Aim of the exercise >> Your answer must be only the lines below from the one containing "aiming too low." through the one containing "awareness and turn", copied exactly, with the pictures left out.

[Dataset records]
···
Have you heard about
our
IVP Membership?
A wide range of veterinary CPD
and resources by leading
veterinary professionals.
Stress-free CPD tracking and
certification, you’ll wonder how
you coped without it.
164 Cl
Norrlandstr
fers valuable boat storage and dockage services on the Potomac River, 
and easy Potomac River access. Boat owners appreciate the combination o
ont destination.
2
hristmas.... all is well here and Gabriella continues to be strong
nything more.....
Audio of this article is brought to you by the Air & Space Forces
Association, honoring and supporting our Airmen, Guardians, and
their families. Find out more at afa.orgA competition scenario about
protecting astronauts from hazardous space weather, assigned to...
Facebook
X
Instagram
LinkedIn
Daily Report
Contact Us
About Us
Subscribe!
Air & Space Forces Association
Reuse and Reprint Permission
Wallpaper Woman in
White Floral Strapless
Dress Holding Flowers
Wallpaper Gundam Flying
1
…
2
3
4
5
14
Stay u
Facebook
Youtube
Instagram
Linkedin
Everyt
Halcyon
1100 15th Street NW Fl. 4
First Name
···
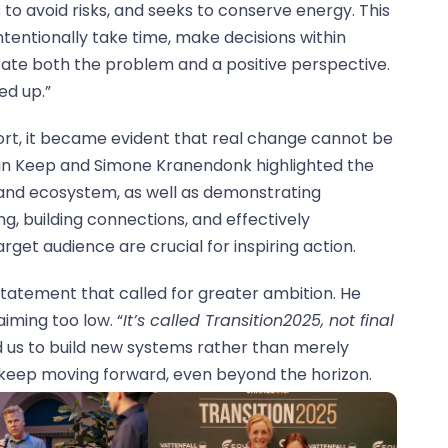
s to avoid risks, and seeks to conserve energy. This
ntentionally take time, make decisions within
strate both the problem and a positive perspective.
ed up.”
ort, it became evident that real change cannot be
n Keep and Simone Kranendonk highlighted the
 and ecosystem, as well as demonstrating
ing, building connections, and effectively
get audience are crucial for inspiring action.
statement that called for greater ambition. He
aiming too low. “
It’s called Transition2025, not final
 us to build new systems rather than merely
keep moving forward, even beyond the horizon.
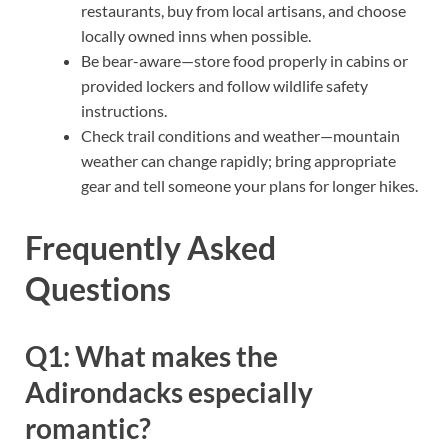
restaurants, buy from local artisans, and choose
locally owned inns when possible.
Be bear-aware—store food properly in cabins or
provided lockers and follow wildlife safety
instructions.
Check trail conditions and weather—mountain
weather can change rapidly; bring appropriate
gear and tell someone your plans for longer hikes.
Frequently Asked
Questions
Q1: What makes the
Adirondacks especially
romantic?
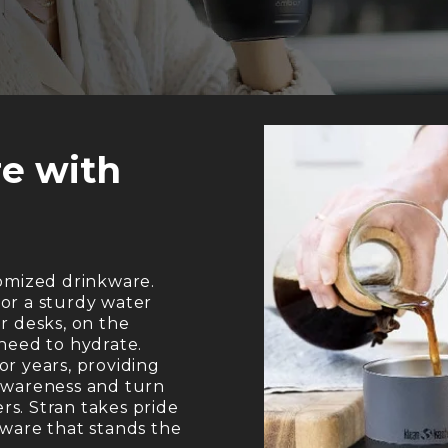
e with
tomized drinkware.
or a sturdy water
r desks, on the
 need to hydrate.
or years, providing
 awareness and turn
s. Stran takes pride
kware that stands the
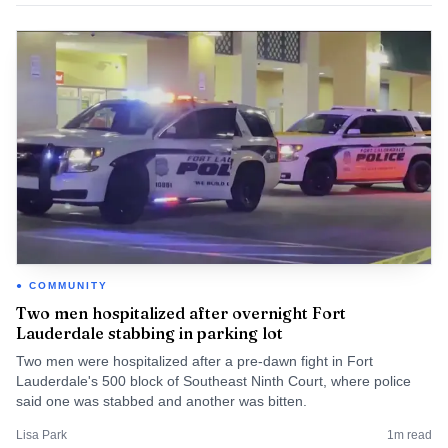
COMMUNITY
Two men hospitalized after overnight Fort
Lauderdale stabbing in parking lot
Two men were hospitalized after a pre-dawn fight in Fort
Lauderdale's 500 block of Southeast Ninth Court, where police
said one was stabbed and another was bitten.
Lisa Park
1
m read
···
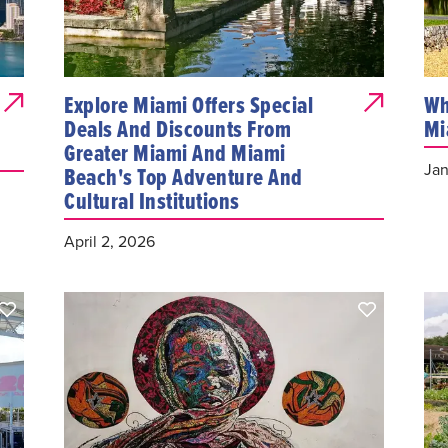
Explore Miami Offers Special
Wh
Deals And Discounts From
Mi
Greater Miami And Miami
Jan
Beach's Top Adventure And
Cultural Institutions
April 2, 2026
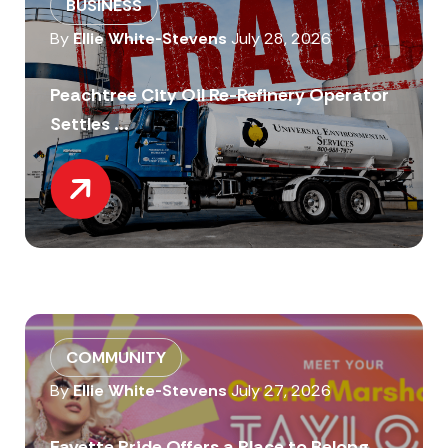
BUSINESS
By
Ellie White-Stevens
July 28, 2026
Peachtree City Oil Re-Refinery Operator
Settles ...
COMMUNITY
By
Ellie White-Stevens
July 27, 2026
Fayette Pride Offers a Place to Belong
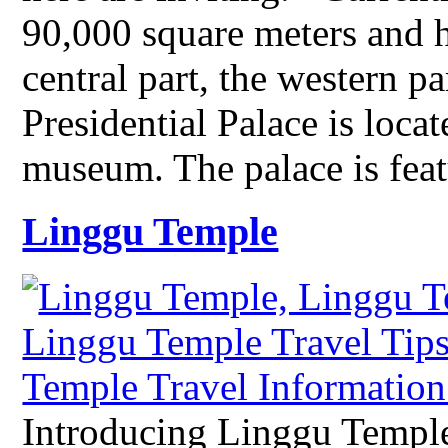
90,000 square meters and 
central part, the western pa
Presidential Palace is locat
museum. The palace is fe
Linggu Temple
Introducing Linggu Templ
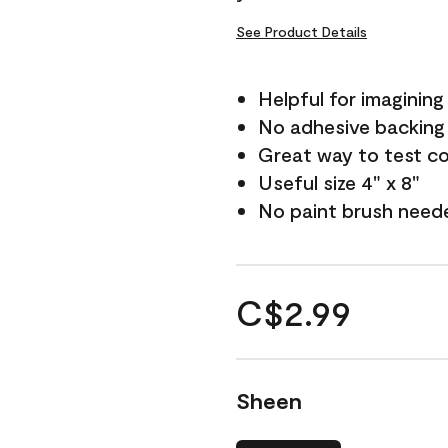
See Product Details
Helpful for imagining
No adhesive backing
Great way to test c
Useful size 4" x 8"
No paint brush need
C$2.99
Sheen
···
Solved problem >>
aiming too low. “
It’s called Transition2025, not final
 us to build new systems rather than merely
keep moving forward, even beyond the horizon.
restaurants, buy from local artisans, and choose
locally owned inns when possible.
Be bear-aware—store food properly in cabins or
provided lockers and follow wildlife safety
instructions.
Check trail conditions and weather—mountain
weather can change rapidly; bring appropriate
gear and tell someone your plans for longer hikes.
Frequently Asked
Questions
Q1: What makes the
Adirondacks especially
romantic?
e with
tomized drinkware.
or a sturdy water
r desks, on the
 need to hydrate.
or years, providing
 awareness and turn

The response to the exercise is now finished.